Hollywood Dreams: a Portrait of Dino De Laurentiis

Natasha Lardera (December 06, 2011)
The Italian Cultural Institute, in collaboration with 41º Parallelo, paid homage to the memory of the great Neapolitan film producer holding a round table with the participation of Scott Foundas, associate program director at the Film Society of Lincoln Center, AntonioMonda, film critic and professor at New York University and Francesco Zippel, filmmaker.

“He was a real Renaissance man from southern Italy.”

“He was a total Neapolitan who convinced bankers to give him money while eating a plate of spaghetti made by him.”

“The day he died he had a meeting with some Chinese investors in order to open a chain of pasta restaurants in China.”

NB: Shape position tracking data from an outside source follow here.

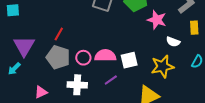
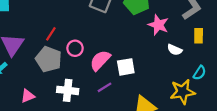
pink semicircle: (105, 56) -> (100, 60), turned -50
pink circle: (83, 58) -> (75, 48), moved
yellow star: (162, 67) -> (183, 92), moved

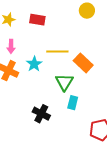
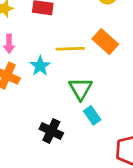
orange rectangle: (83, 63) -> (105, 42), moved
cyan rectangle: (73, 103) -> (92, 115), turned -48

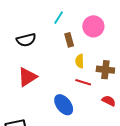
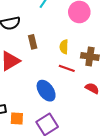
brown rectangle: (69, 40) -> (33, 42), moved

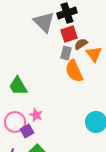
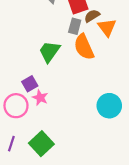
green trapezoid: (18, 86) -> (49, 52), moved, turned 65
purple square: (27, 131) -> (30, 84), moved

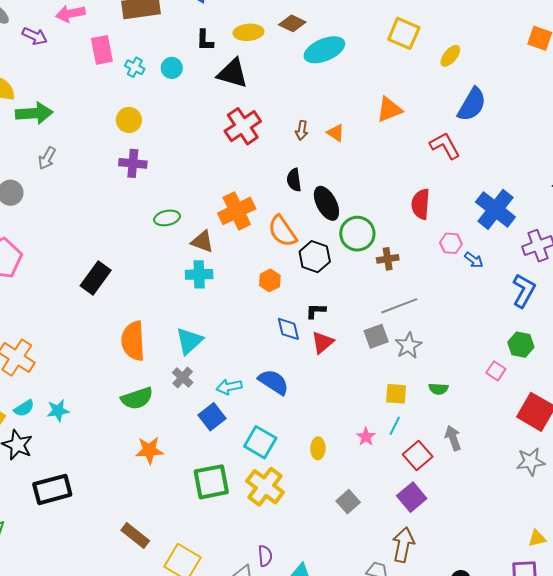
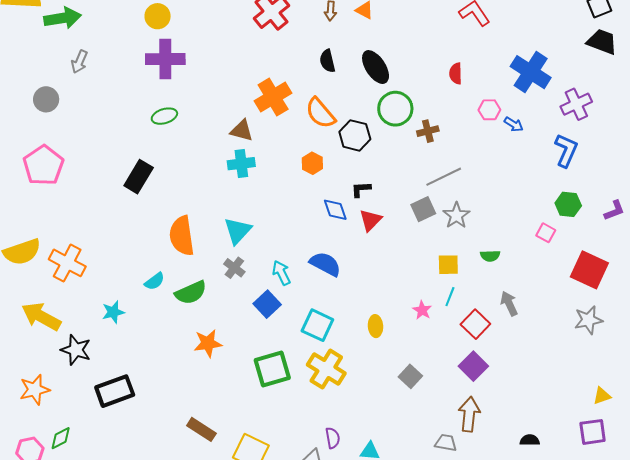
purple cross: (133, 163) -> (165, 59), size x1.4
black ellipse: (326, 203) -> (376, 67), moved
red semicircle: (421, 204) -> (456, 73), size x0.7
green ellipse: (167, 218) -> (164, 116), moved
cyan arrow: (229, 387) -> (281, 273), turned 80
cyan semicircle: (24, 408) -> (155, 281), moved

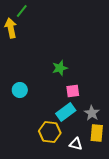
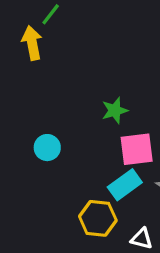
pink square: (73, 91) -> (137, 149), size x1.5

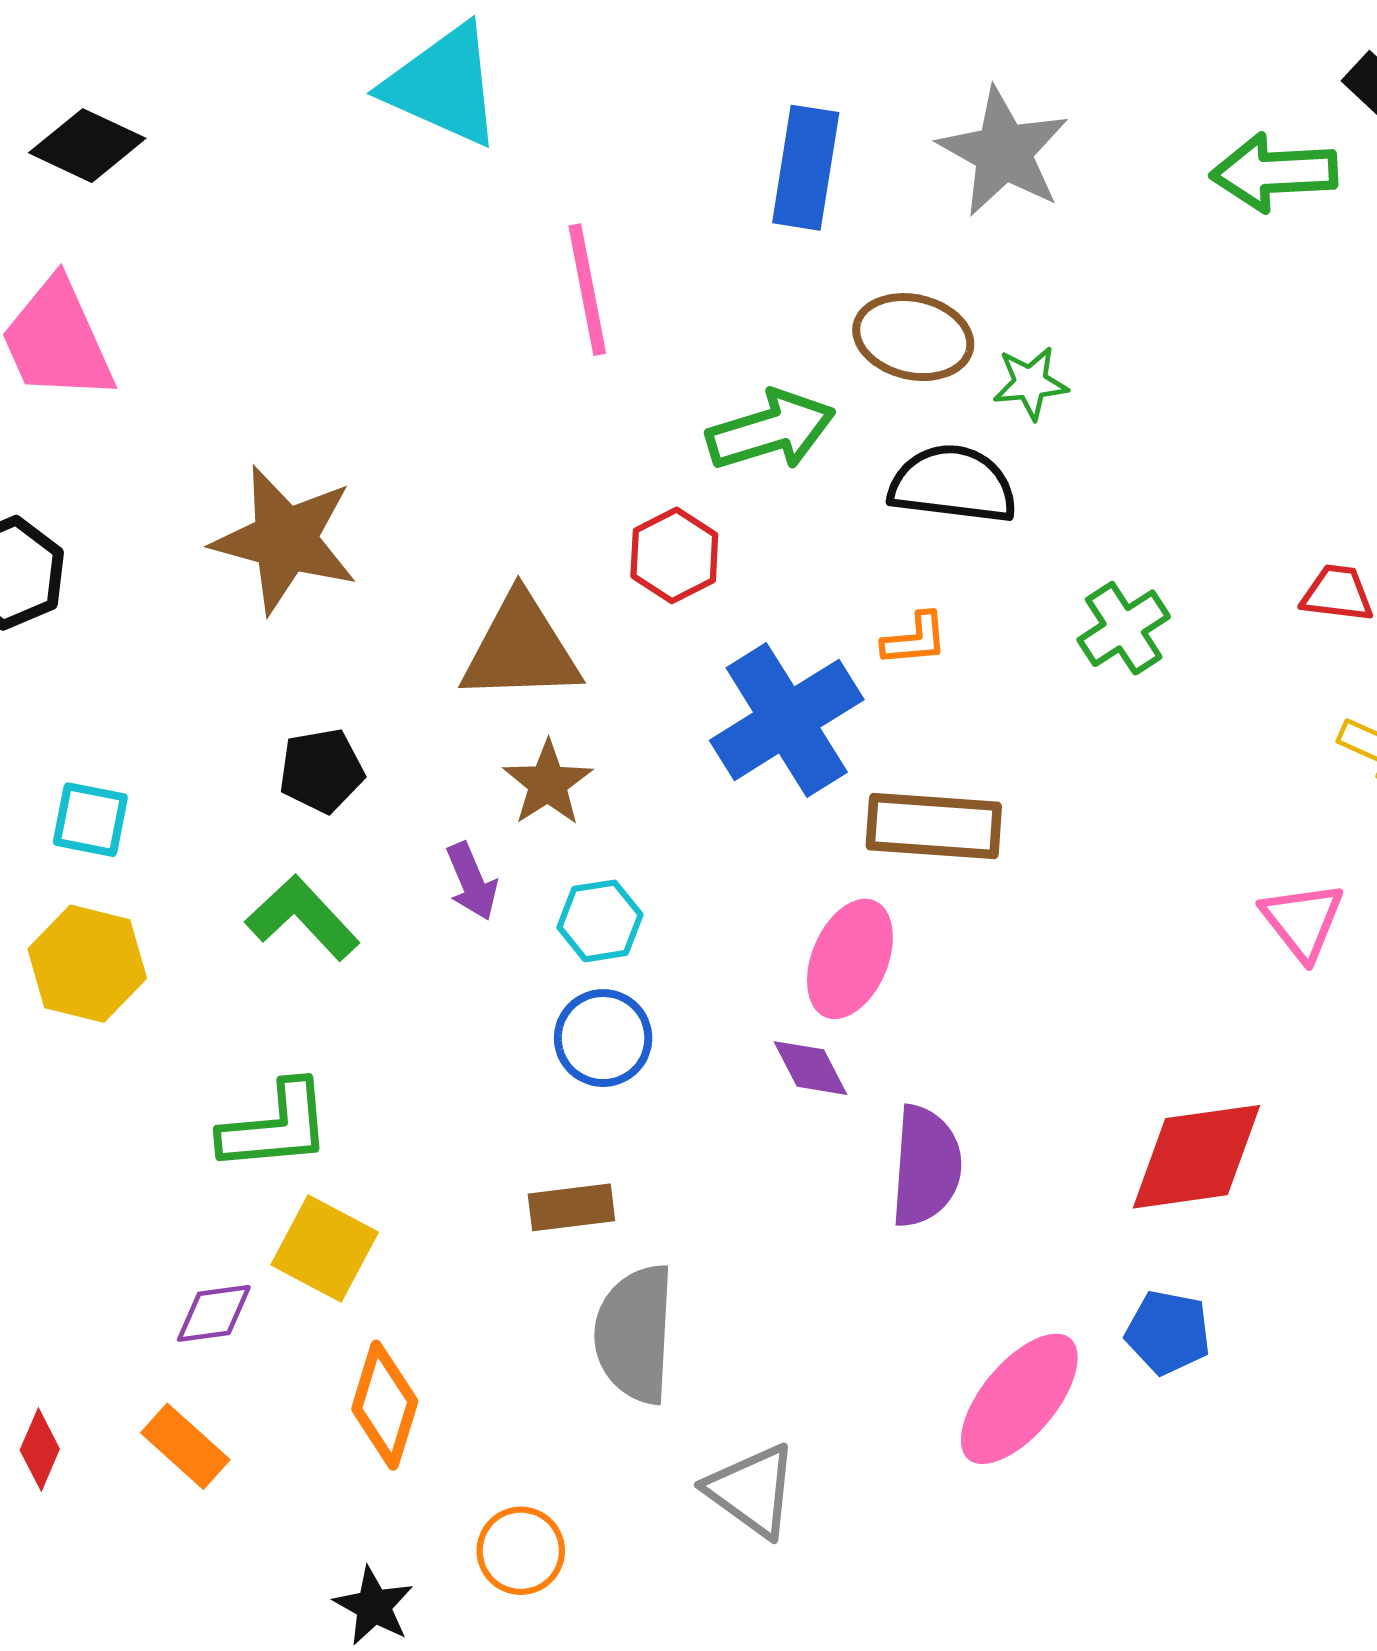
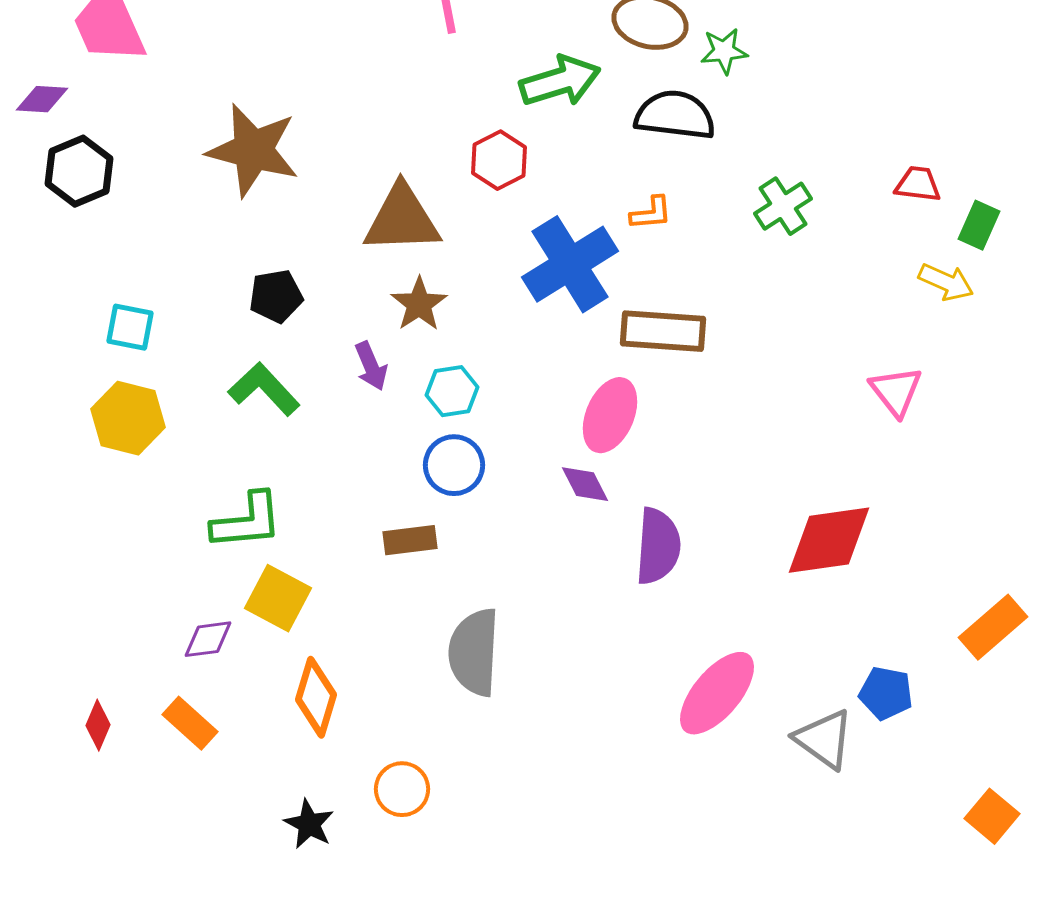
brown rectangle: (571, 1207) -> (410, 540), moved
blue pentagon: (1168, 1332) -> (886, 693), moved
gray triangle: (752, 1491) -> (824, 739), moved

He was the film mogul who helped resurrect his nation's film industry after World War II and for more than six decades produced films as diverse as the 1954 Federico Fellini classic La Strada and the 1976 remake of King Kong.

He was Dino De Laurentiis.

In collaboration with 41º Parallelo, the American spin off of the Napoli Film Festival, the Italian Cultural Institute paid homage to the memory of the great Neapolitan film producer Dino De Laurentiis holding a round table with the participation of Scott Foundas, associate program director at the Film Society of Lincoln Center, AntonioMonda, film critic and professor at New York University and Francesco Zippel, filmmaker.
 

The panelists discussed the career of one of the greatest producer of international cinema who worked with immortal legends such as Fellini, Rossellini, Visconti and Lynch, before the screening of the documentary Dino by Francesco Zippel.

Shot in 2009, for his 90th birthday, the documentary is a portrait of a man who always believed in what he was doing. As a boy of 14, he travelled around the municipalities by his hometown, Torre Annunziata, selling his father’s spaghetti. Everybody liked him as he was always in a good mood and had a special way of dealing with people. He loved going to the movies and he would see one or two a night, as many as he could. When he realized he did not want to continue the family business but he’d rather work in the film industry he had a talk with his dad who gave him permission to go… to leave. He joined the Centro Sperimentale di Cinematografia in Rome but his studies were interrupted by the outbreak of the Second World War. Still that was the beginning of a life-long dream.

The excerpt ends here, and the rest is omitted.